▶ **Page images and extracted text**
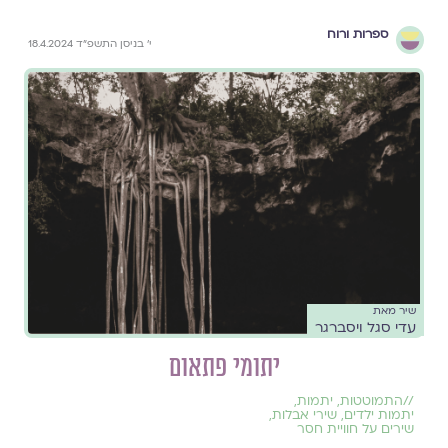
ספרות ורוח
י׳ בניסן התשפ״ד 18.4.2024
שיר מאת
עדי סגל ויסברגר
יתומי פתאום
//
התמוטטות
,
יתמות
,
יתמות ילדים
,
שירי אבלות
,
שירים על חוויית חסר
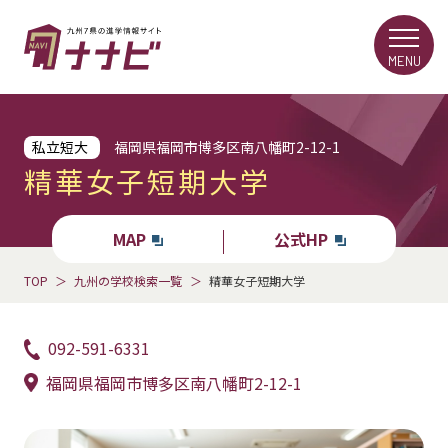
MENU
私立短大
福岡県福岡市博多区南八幡町2-12-1
精華女子短期大学
MAP
公式HP
TOP
九州の学校検索一覧
精華女子短期大学
092-591-6331
福岡県福岡市博多区南八幡町2-12-1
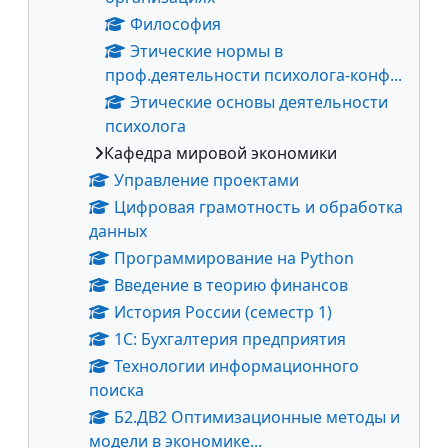
Философия
Этические нормы в
проф.деятельности психолога-конф...
Этические основы деятельности
психолога
Кафедра мировой экономики
Управление проектами
Цифровая грамотность и обработка
данных
Программирование на Python
Введение в теорию финансов
История России (семестр 1)
1С: Бухгалтерия предприятия
Технологии информационного
поиска
Б2.ДВ2 Оптимизационные методы и
модели в экономике...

▶ **TASK ITEM**
For this exercise, copy word for word the line that contains "Технологии информационного" and every line after it, ending with the last line of the entries above.

▶ **ANSWER BOX**
Технологии информационного
поиска
Б2.ДВ2 Оптимизационные методы и
модели в экономике...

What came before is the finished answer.